Research on the effects of EU freedom of movement of persons in EU countries of origin is scarce. Effects of emigration such as decreasing unemployment on local labour markets or an increase in remittances are more and more debated in relation to the socio-political outcomes of citizens leaving Eastern and Southern Europe. Since the 2010s, member states and the EU level address the brain-drain from EU countries of origin and the unequal conditions for the competition for labour in the EU’s single market. The research project aims to find out whether and how the free movement of persons and its effects in Southern and Eastern European societies promotes support for EU integration, EU skepticism, or an agenda for reform. Collective actors and their perception of effects are key to answering this question empirically. Thereby, the project tests a key assumption formulated in EU integration theory – the positive relation between free movement of persons and European integration. The expected findings of the research may nuance this assumption and identify possible paradoxes in how the EU principle of freedom of movement impacts EU integration.

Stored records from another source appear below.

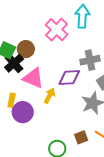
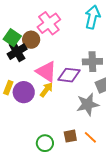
pink cross: (57, 30) -> (49, 23), moved
pink triangle: (33, 78) -> (46, 71), moved
purple circle: (23, 112) -> (24, 92), moved

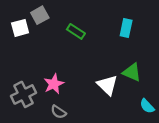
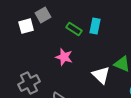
cyan rectangle: (126, 28) -> (95, 26), moved
pink star: (54, 84) -> (64, 57), moved, turned -30

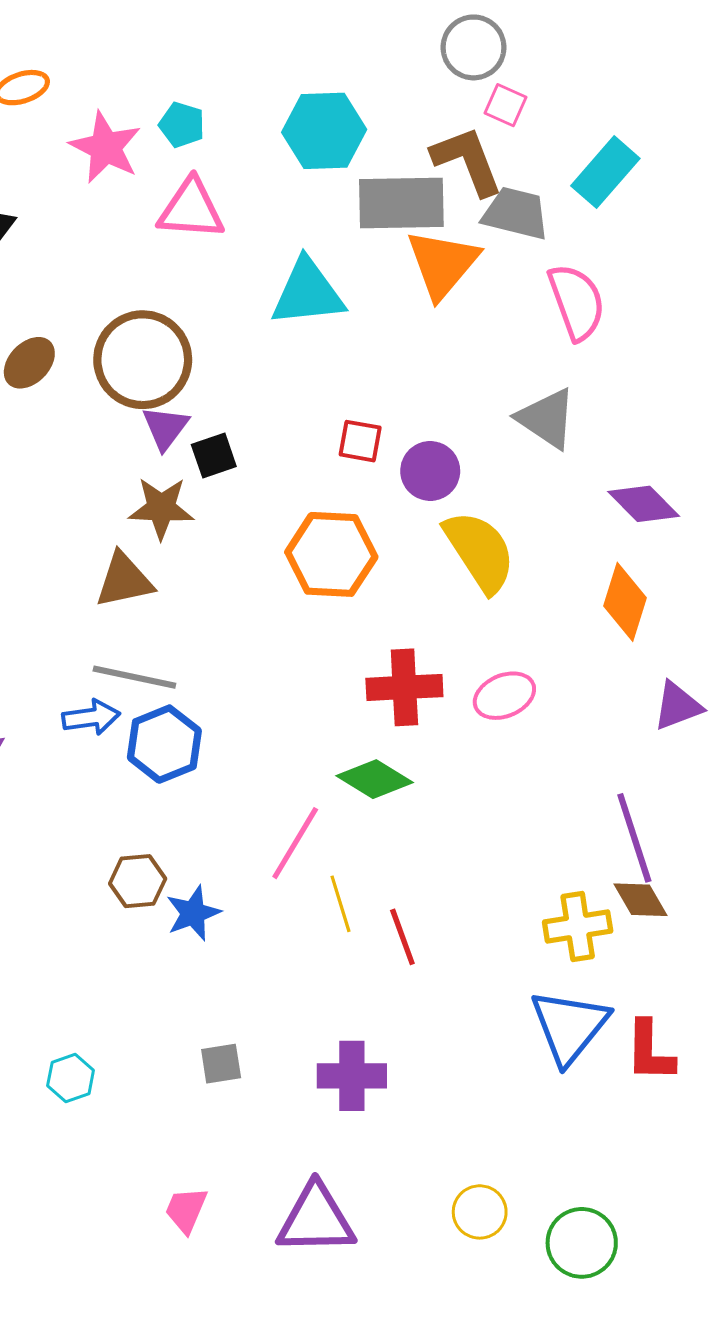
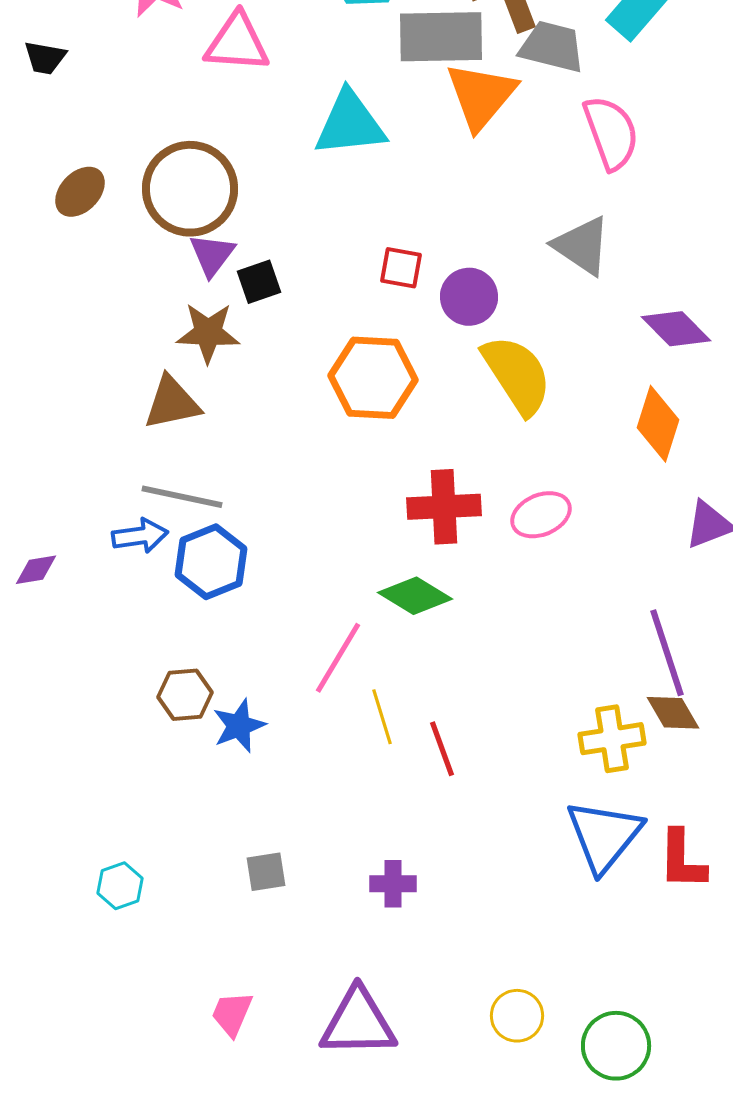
purple cross: (352, 1076) -> (393, 884), size x0.7

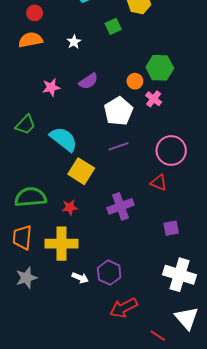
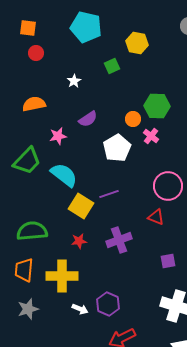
orange semicircle: (30, 40) -> (34, 104), moved
pink star: (51, 87) -> (58, 136), moved
green trapezoid: (25, 125) -> (27, 161), size x1.4
purple line: (118, 146) -> (109, 194), moved
red star: (70, 207) -> (79, 241), moved

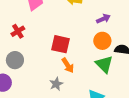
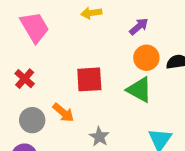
green triangle: (104, 64) -> (139, 90), moved
orange arrow: (68, 65) -> (63, 113), moved

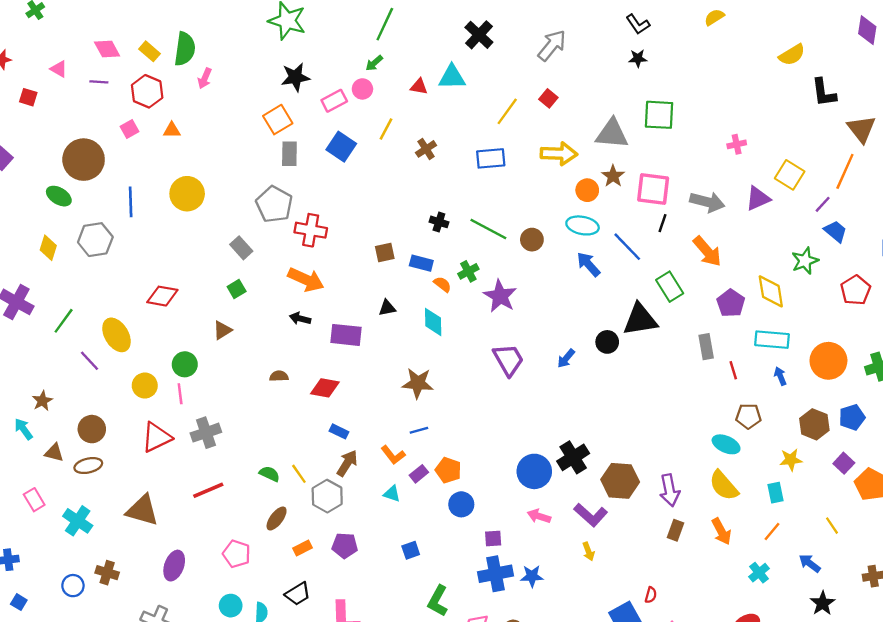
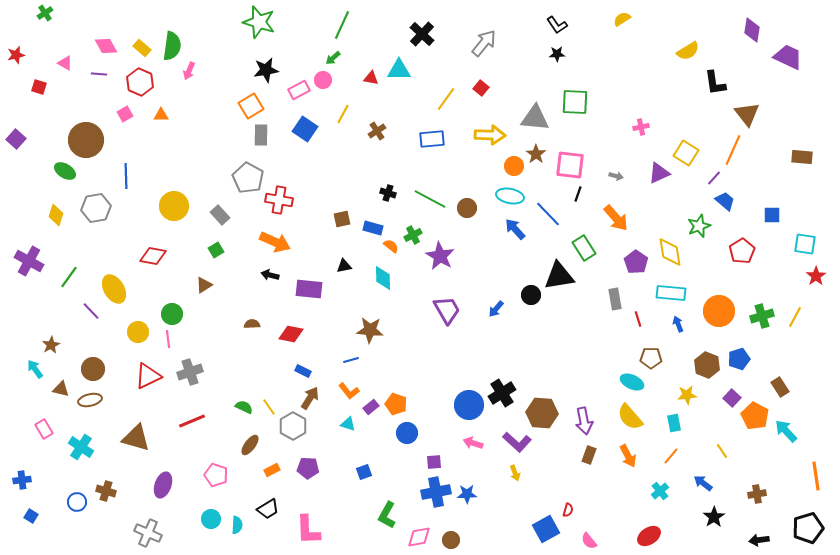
yellow circle: (187, 194) -> (174, 206), moved
gray arrow: (707, 202) -> (616, 176), size x0.5
blue line: (419, 430) -> (351, 360), moved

Research question 1: How do collective actors in EU countries of origin perceive the effects of the free movement of persons?
In a first step, the project will assess the effects of the free movement of persons in a comprehensive way with reference to collective actors in EU countries of origin. Finding out to what extent the prevailing economic rationale for the free movement of persons (and its anticipated consequences) is questioned, supported or alternatives to it are defined will be the outcome of this first research question.
Research question 2: How does the practice of free movement influence attitudes towards EU integration?
In a second step, the project investigates whether and how perceptions of the effects of free movement are expressed in actors' positions and preferences towards dimensions of EU integration. Which attitudes are articulated would not only allow statements on the connection between free movement of persons and EU integration, but would also offer the possibility to reflect on strategies of conflict resolution in the multi-level system of the EU.
Case countries: The comparative research of the project focuses on three EU member states that, measured by their population currently rank among the main countries of origin of EU migration in terms of population: Lithuania (11%), Portugal (10%) and Romania (16%) (Eurostat 2019).